> Task description
Only the pictures are to be left out; return the rest of the data exactly as it stands.

----- Given data

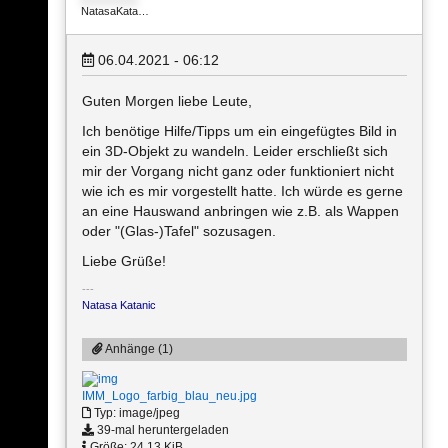
NatasaKata…
06.04.2021 - 06:12
Guten Morgen liebe Leute,
Ich benötige Hilfe/Tipps um ein eingefügtes Bild in
ein 3D-Objekt zu wandeln. Leider erschließt sich
mir der Vorgang nicht ganz oder funktioniert nicht
wie ich es mir vorgestellt hatte. Ich würde es gerne
an eine Hauswand anbringen wie z.B. als Wappen
oder "(Glas-)Tafel" sozusagen.
Liebe Grüße!
Natasa Katanic
Anhänge (1)
IMM_Logo_farbig_blau_neu.jpg
Typ: image/jpeg
39-mal heruntergeladen
Größe: 24,13 KiB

----------

> Output of the task
NatasaKata…
06.04.2021 - 06:12
Guten Morgen liebe Leute,
Ich benötige Hilfe/Tipps um ein eingefügtes Bild in
ein 3D-Objekt zu wandeln. Leider erschließt sich
mir der Vorgang nicht ganz oder funktioniert nicht
wie ich es mir vorgestellt hatte. Ich würde es gerne
an eine Hauswand anbringen wie z.B. als Wappen
oder "(Glas-)Tafel" sozusagen.
Liebe Grüße!
Natasa Katanic
Anhänge (1)
IMM_Logo_farbig_blau_neu.jpg
Typ: image/jpeg
39-mal heruntergeladen
Größe: 24,13 KiB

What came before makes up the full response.